Las Piedras de Colores

Andaba sobre la orilla del mar. Las olas, casi sin fuerza, desaparecían penetrando en la arena bajo sus pies. Ella sentía la suave caricia de la humedad mientras su mente se perdía vagando, no sabría decir muy bien por donde. Se agachó y puso la mano sobre la arena a la vez que llegaba otro impulso del mar. La frescura del agua le agradaba. Llevaba un pañuelo atado a la cintura y su piel había adquirido el bronceado propio de la orilla del mar en verano. En aquella ocasión había salido a la playa por la tarde y el sol empezaba a acariciar el horizonte. Unos niños jugaban correteando no muy lejos de ella. Casi estaba sola en la playa y le dio por pensar en su vida.

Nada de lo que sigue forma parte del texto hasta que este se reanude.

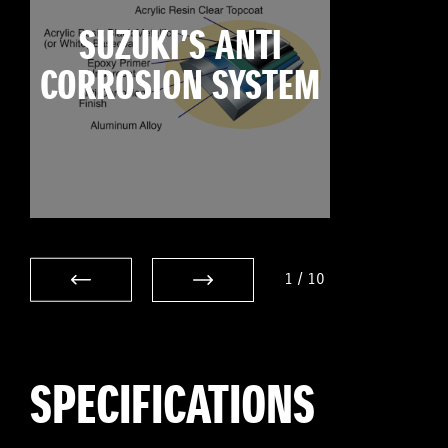
SUZUKI’S ANTI
CORROSION SYSTEM
1
/
10
SPECIFICATIONS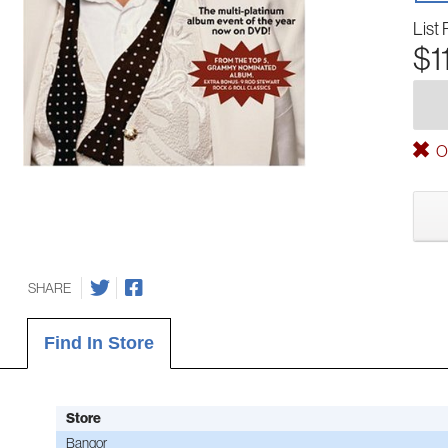
List 
$1
Ou
SHARE
Find In Store
Store
Bangor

Ella era la misma de siempre, pero en unos pocos años todo se había puesto patas arriba. Y se encontraba sola. Tan sola que había hecho de su soledad su manera de vivir. Pensó que cuantas menos personas entraran en su corazón menos daño le podrían hacer. Así que su soledad le hacía sentirse plena e independiente, incluso la identificaba con la felicidad. Nadie volvería a defraudarla. Su felicidad ya no dependería de nadie, aunque a veces soñaba despierta con un amor que la enamoraba profundamente y la libraba de aquella soledad. Un amor perfecto, cariñoso, serio, un hombre asentado firmemente sobre sí mismo que le hacía soñar.

Miró al otro lado de la playa y vio su pequeña casita de alquiler a la orilla del mar. Se había dejado la luz que estaba junto a la puerta encendida. Siempre la dejaba encendida para señalar que no estaba abandonada. Le transmitía la sensación de hogar, un hogar que ella formaba con sus recuerdos.

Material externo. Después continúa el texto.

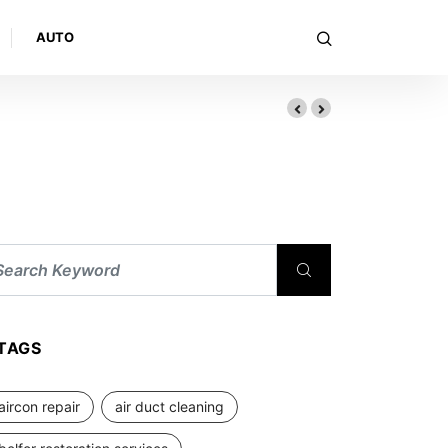
AUTO
TAGS
aircon repair
air duct cleaning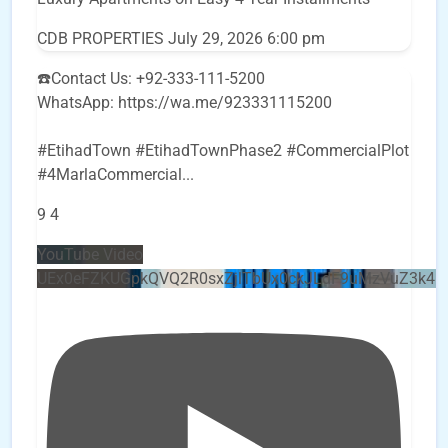
CDB PROPERTIES
July 29, 2026 6:00 pm
☎️Contact Us: +92-333-111-5200
WhatsApp: https://wa.me/923331115200
#EtihadTown #EtihadTownPhase2 #CommercialPlot
#4MarlaCommercial
...
9
4
YouTube Video
UEx0eFZKUGpkQVQ2R0sxZjlTbUx0ckJLdF9uMzVuZ3k4b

La brisa del mar acariciaba su cara y movía sus cabellos. De repente le brotaron las lágrimas. Lloraba por ella. Y se sentía débil. Era entonces cuando echaba de menos un hombro amigo. Un hombro varonil donde apoyar su cabeza y con ella su mente y todos sus recuerdos. Miró hacia el suelo y vio una preciosa piedra mojada todavía por las olas del mar. Tenía ribetes rojos y azules. Le gustó y la guardó entre sus manos.

Encaminó sus pasos hacia la casita mientras se secaba las lágrimas de sus ojos. Subió unos pocos peldaños. Abrió la puerta y se dirigió al baño para ducharse. Luego se vistió y tomó la maleta que ya tenía preparada. Cerró la puerta y dejó las llaves en el buzón, como le había pedido la señorita de la agencia. Y se dirigió a tomar un taxi que le llevara al aeropuerto.

Desde el avión aún se notaba el resplandor del atardecer. El vuelo era corto y llegaría pronto a su casa y a sus quehaceres cotidianos.

Llegó a eso de la una de la mañana.  Al deshacer la maleta se encontró la piedra. Era la piedra de colores. La tomó y la puso en un tarro de cristal que tenía agua para dar más resalte a los colores de las piedras que contenía. Eran las piedras del verano. Las piedras que cada verano tomaba de las playas donde iba. Nunca pensó en porqué tenía aquella colección de piedras, aunque a sus visitas siempre les llamaba la atención y ella contestaba:



-¡Ah!, ¡no sé! Son piedras que me gustan.


Y en verdad eran piedras bonitas.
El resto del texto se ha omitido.